▶ _Stored records_
★ ★ ★
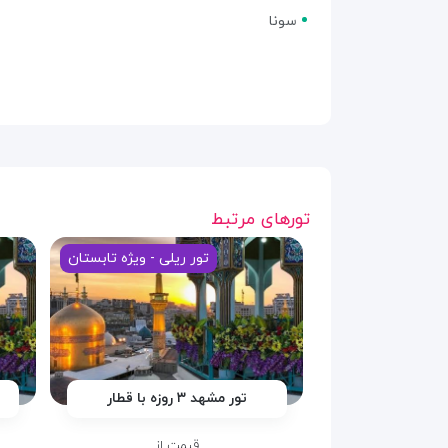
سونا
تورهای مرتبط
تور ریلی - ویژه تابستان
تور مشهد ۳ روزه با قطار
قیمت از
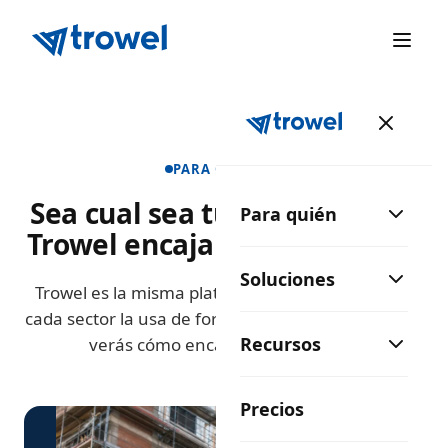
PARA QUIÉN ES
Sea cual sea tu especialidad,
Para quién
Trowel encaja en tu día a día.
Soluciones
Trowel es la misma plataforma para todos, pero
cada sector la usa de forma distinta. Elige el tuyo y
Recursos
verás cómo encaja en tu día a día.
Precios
★ ★ ★
For every line above with the word "Trowel" in it, make a copy.

▶ _ANSWER BELOW_
Trowel encaja en tu día a día.
Trowel es la misma plataforma para todos, pero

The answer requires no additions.